■ What the task requires ■
Character for character, give back every line below.

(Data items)

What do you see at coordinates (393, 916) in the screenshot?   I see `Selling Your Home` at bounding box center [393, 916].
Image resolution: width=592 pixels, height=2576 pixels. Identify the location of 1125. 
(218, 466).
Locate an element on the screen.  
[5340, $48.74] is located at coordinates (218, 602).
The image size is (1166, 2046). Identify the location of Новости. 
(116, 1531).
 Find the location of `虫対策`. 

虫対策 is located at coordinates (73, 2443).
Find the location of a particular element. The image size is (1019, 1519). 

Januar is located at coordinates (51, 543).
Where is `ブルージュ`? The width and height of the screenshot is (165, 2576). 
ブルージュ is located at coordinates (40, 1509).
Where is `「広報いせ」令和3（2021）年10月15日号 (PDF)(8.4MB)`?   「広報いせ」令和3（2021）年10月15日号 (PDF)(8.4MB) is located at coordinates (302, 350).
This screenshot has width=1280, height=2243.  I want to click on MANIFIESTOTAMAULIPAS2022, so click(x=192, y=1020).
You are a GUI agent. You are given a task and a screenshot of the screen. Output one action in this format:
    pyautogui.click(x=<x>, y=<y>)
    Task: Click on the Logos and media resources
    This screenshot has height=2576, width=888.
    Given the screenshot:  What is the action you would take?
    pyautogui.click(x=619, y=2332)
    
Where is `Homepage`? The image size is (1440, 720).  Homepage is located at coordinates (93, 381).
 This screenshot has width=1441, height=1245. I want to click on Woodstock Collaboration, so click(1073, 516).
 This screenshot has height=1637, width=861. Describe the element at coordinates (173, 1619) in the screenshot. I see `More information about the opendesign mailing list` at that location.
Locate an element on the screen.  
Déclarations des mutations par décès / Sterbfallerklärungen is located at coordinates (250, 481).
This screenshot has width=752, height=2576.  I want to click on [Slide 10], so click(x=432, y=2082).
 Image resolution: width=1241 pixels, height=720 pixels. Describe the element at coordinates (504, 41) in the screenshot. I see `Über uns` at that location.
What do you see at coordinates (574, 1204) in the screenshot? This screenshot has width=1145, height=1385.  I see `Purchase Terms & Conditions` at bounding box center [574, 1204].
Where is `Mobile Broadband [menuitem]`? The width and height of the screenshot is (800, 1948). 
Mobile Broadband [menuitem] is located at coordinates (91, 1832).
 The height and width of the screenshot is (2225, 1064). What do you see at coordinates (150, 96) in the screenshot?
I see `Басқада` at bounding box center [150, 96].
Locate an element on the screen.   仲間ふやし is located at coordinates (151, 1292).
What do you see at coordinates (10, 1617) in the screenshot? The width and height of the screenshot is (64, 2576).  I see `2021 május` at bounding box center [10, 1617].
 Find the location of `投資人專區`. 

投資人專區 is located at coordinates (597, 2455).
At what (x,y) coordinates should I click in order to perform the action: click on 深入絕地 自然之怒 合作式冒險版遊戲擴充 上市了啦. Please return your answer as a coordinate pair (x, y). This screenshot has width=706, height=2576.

■ Your response ■
What do you see at coordinates (393, 916) in the screenshot?   I see `Selling Your Home` at bounding box center [393, 916].
Image resolution: width=592 pixels, height=2576 pixels. Identify the location of 1125. 
(218, 466).
Locate an element on the screen.  
[5340, $48.74] is located at coordinates (218, 602).
The image size is (1166, 2046). Identify the location of Новости. 
(116, 1531).
 Find the location of `虫対策`. 

虫対策 is located at coordinates (73, 2443).
Find the location of a particular element. The image size is (1019, 1519). 

Januar is located at coordinates (51, 543).
Where is `ブルージュ`? The width and height of the screenshot is (165, 2576). 
ブルージュ is located at coordinates (40, 1509).
Where is `「広報いせ」令和3（2021）年10月15日号 (PDF)(8.4MB)`?   「広報いせ」令和3（2021）年10月15日号 (PDF)(8.4MB) is located at coordinates (302, 350).
This screenshot has width=1280, height=2243.  I want to click on MANIFIESTOTAMAULIPAS2022, so click(x=192, y=1020).
You are a GUI agent. You are given a task and a screenshot of the screen. Output one action in this format:
    pyautogui.click(x=<x>, y=<y>)
    Task: Click on the Logos and media resources
    This screenshot has height=2576, width=888.
    Given the screenshot:  What is the action you would take?
    pyautogui.click(x=619, y=2332)
    
Where is `Homepage`? The image size is (1440, 720).  Homepage is located at coordinates (93, 381).
 This screenshot has width=1441, height=1245. I want to click on Woodstock Collaboration, so click(1073, 516).
 This screenshot has height=1637, width=861. Describe the element at coordinates (173, 1619) in the screenshot. I see `More information about the opendesign mailing list` at that location.
Locate an element on the screen.  
Déclarations des mutations par décès / Sterbfallerklärungen is located at coordinates (250, 481).
This screenshot has width=752, height=2576.  I want to click on [Slide 10], so click(x=432, y=2082).
 Image resolution: width=1241 pixels, height=720 pixels. Describe the element at coordinates (504, 41) in the screenshot. I see `Über uns` at that location.
What do you see at coordinates (574, 1204) in the screenshot? This screenshot has width=1145, height=1385.  I see `Purchase Terms & Conditions` at bounding box center [574, 1204].
Where is `Mobile Broadband [menuitem]`? The width and height of the screenshot is (800, 1948). 
Mobile Broadband [menuitem] is located at coordinates (91, 1832).
 The height and width of the screenshot is (2225, 1064). What do you see at coordinates (150, 96) in the screenshot?
I see `Басқада` at bounding box center [150, 96].
Locate an element on the screen.   仲間ふやし is located at coordinates (151, 1292).
What do you see at coordinates (10, 1617) in the screenshot? The width and height of the screenshot is (64, 2576).  I see `2021 május` at bounding box center [10, 1617].
 Find the location of `投資人專區`. 

投資人專區 is located at coordinates (597, 2455).
At what (x,y) coordinates should I click in order to perform the action: click on 深入絕地 自然之怒 合作式冒險版遊戲擴充 上市了啦. Please return your answer as a coordinate pair (x, y). This screenshot has width=706, height=2576.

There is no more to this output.